DynGraphGAN: Dynamic Graph Embedding via Generative Adversarial Networks

Abstract

Graphs have become widely adopted as a means of representing relationships between entities in many applications. These graphs often evolve over time. Learning effective representations preserving graph topology, as well as latent patterns in temporal dynamics, has drawn increasing interests. In this paper, we investigate the problem of dynamic graph embedding that maps a time series of graphs to a low dimensional feature space. However, most existing works in the field of dynamic representation learning either consider temporal evolution of low-order proximity or treat high-order proximity and temporal dynamics separately.

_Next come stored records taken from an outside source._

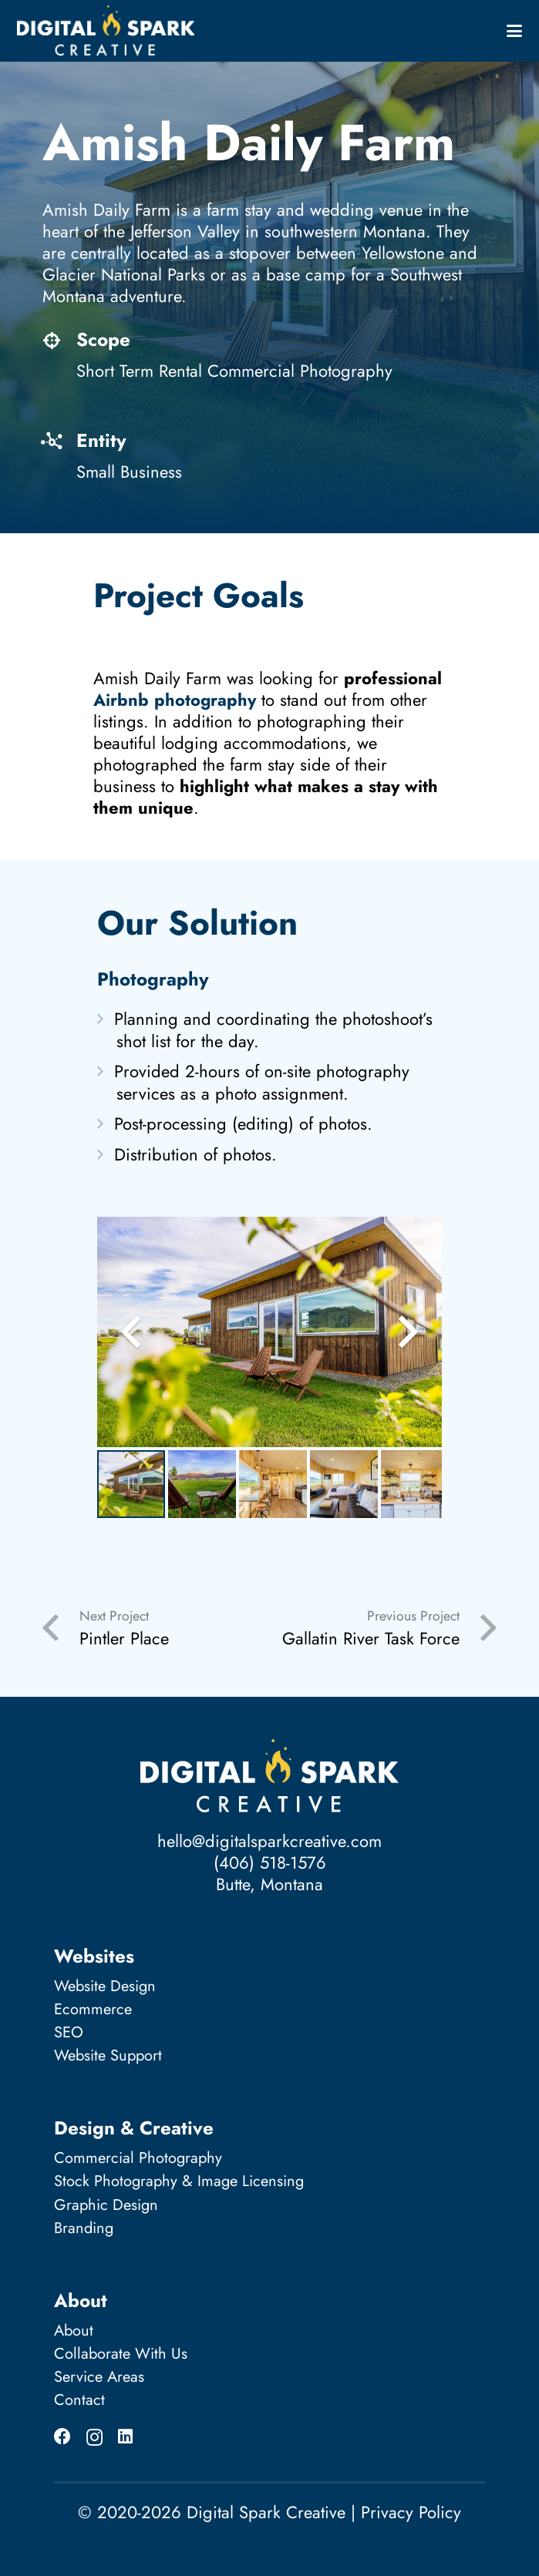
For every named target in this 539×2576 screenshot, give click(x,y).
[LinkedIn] (125, 2436)
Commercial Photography (138, 2158)
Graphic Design (106, 2205)
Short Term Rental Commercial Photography (234, 370)
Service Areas (99, 2377)
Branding (83, 2228)
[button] (514, 31)
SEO (68, 2032)
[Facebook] (62, 2436)
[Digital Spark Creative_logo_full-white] (105, 30)
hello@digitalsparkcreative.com (269, 1841)
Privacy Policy (411, 2512)
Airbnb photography (174, 699)
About (73, 2330)
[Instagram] (94, 2437)
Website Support (108, 2055)
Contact (79, 2400)
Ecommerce (93, 2009)
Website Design (105, 1986)
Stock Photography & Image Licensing (179, 2181)
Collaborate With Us (120, 2354)
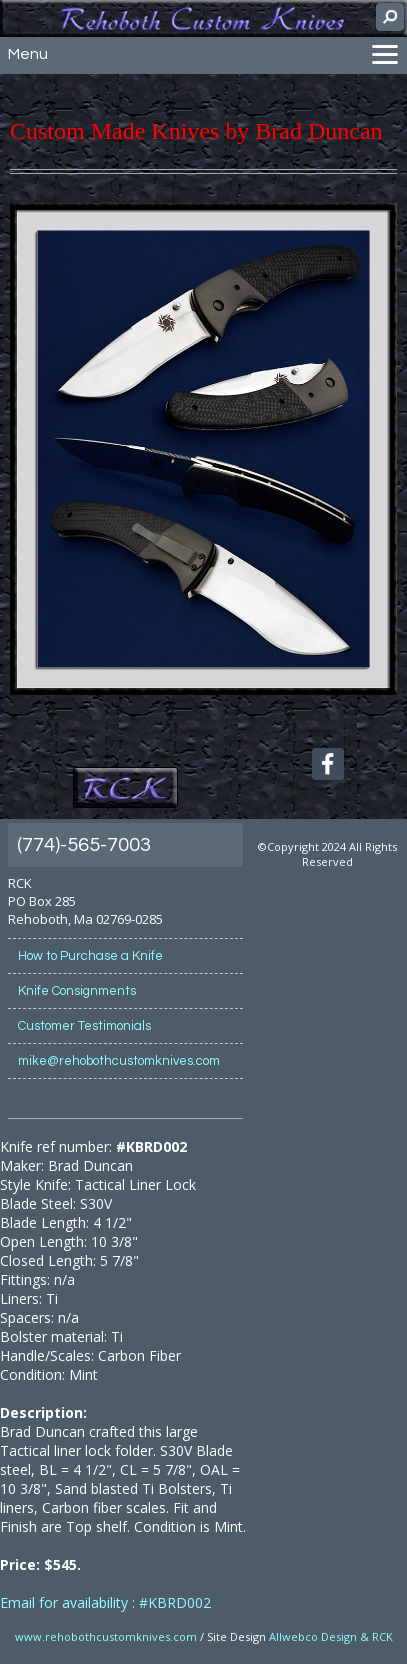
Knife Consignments (77, 991)
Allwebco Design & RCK (331, 1636)
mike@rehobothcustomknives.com (119, 1061)
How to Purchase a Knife (90, 956)
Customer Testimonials (84, 1026)
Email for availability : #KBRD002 (105, 1602)
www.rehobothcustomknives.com (106, 1636)
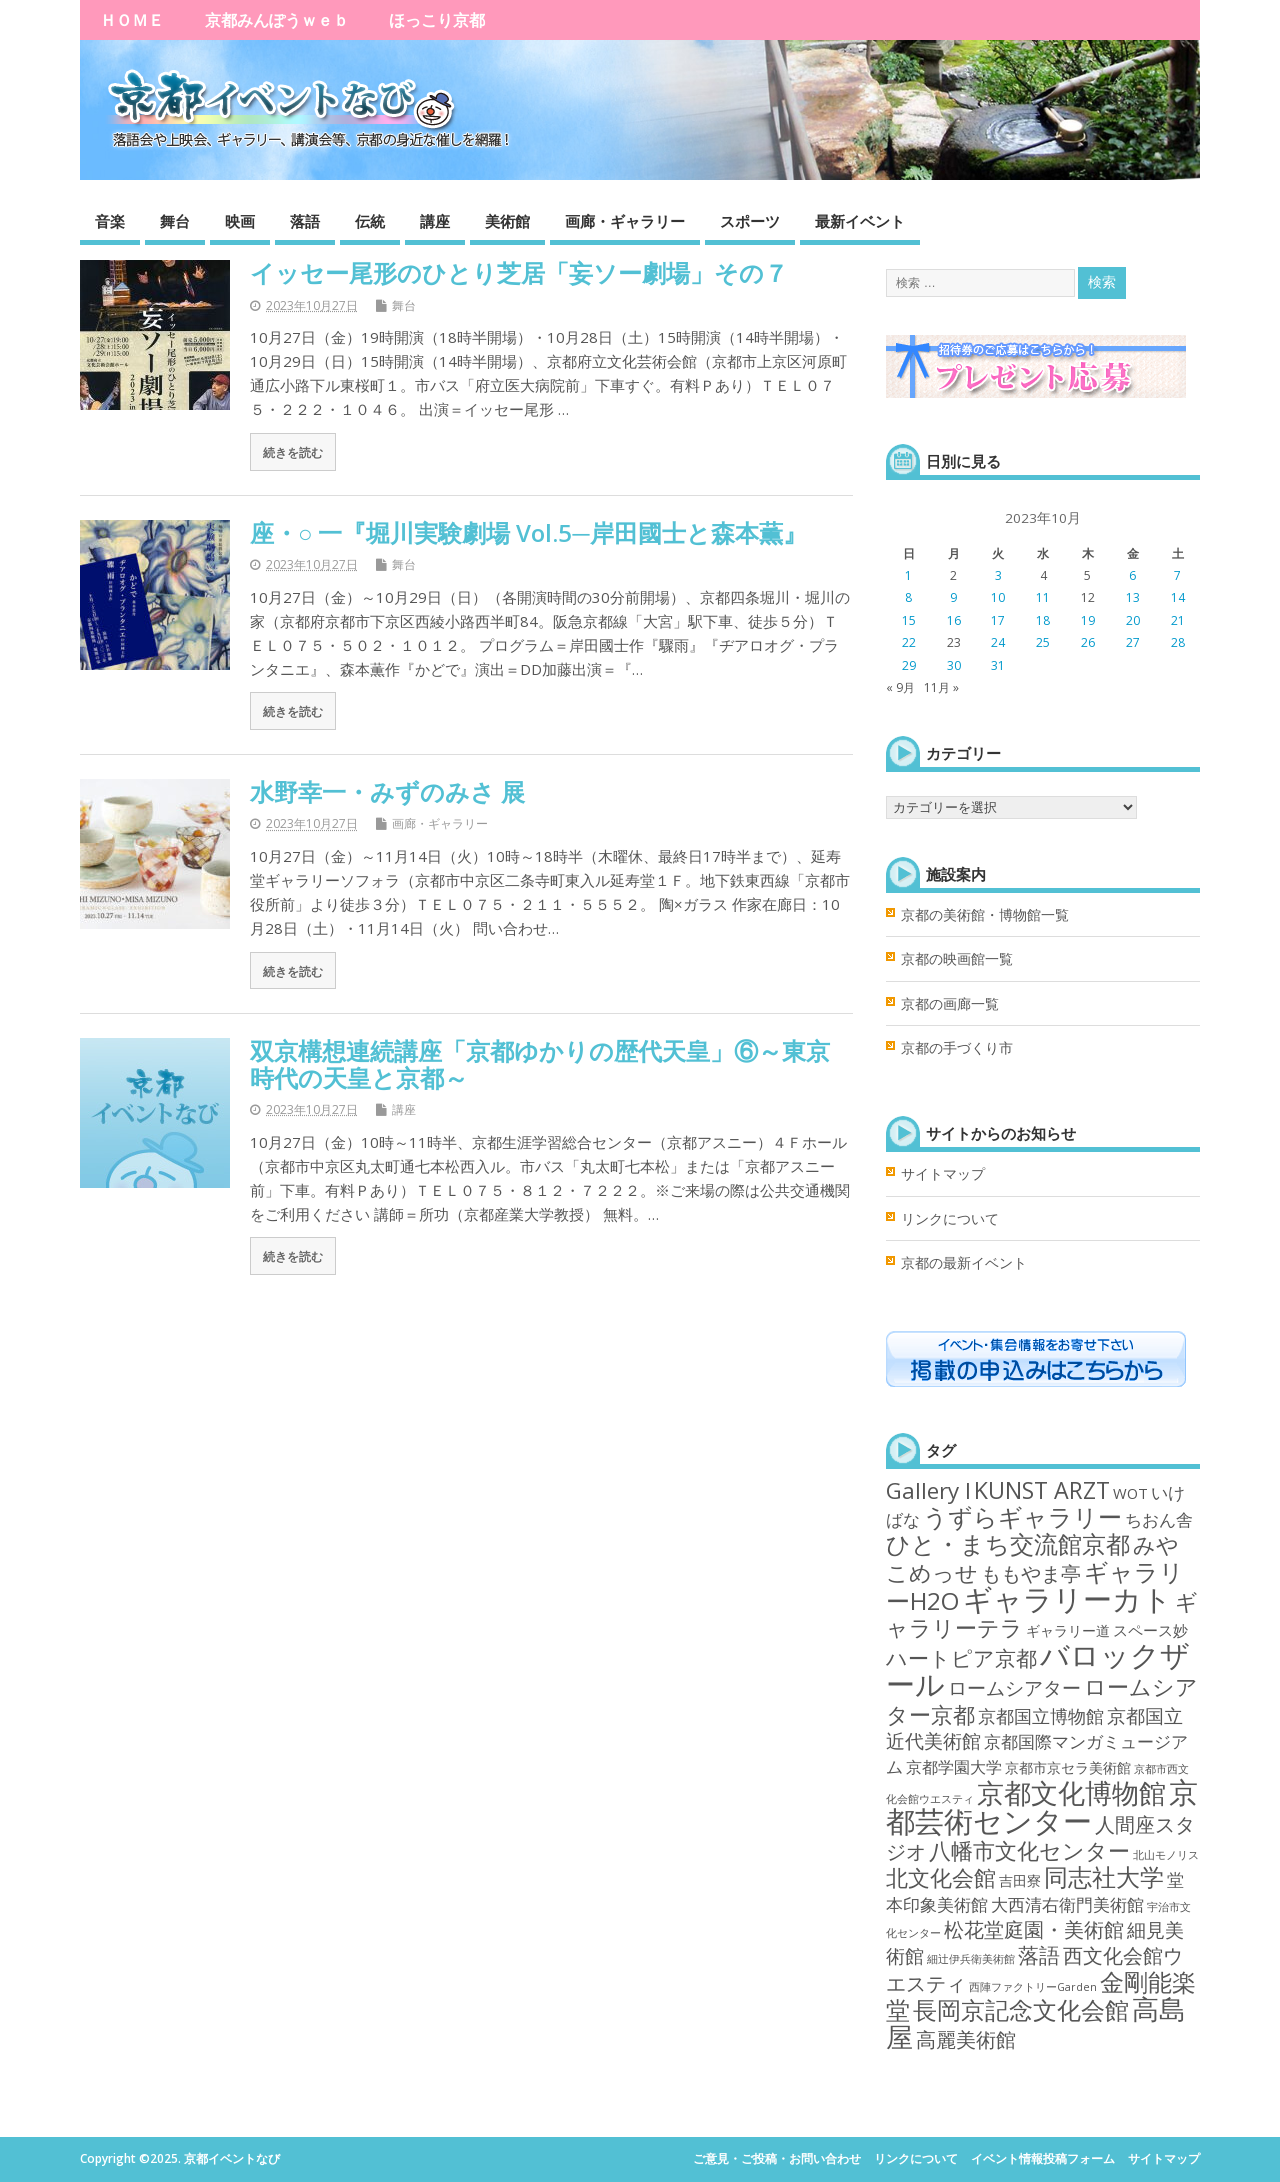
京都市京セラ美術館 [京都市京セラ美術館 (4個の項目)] (1068, 1767)
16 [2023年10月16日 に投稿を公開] (954, 620)
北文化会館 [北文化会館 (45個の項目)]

It is challenging to learn one single embedding that can preserve the high-order proximity with long-term temporal dependencies. We propose a Generative Adversarial Networks (GAN) based model, named DynGraphGAN, to learn robust feature representations. It consists of a generator and a discriminator trained in an adversarial process. The generator generates connections between nodes that are represented by a series of adjacency matrices. The discriminator integrates a graph convolutional network for high-order proximity and a convolutional neural network for temporal dependency to distinguish real samples from fake samples produced by the generator. With iterative boosting of the performance of the generator and discriminator, node embeddings are learned to present dynamic evolution over time. By jointly considering high-order proximity and temporal evolution, our model can preserve spatial structure with temporal dependency. DynGraphGAN is optimized on subgraphs produced by random walks to capture more complex structural and temporal patterns in the dynamic graphs. We also leverage sparsity and temporal smoothness properties to further improve the model efficiency. Our model demonstrates substantial gains over several baseline models in link prediction and reconstruction tasks on real-world datasets.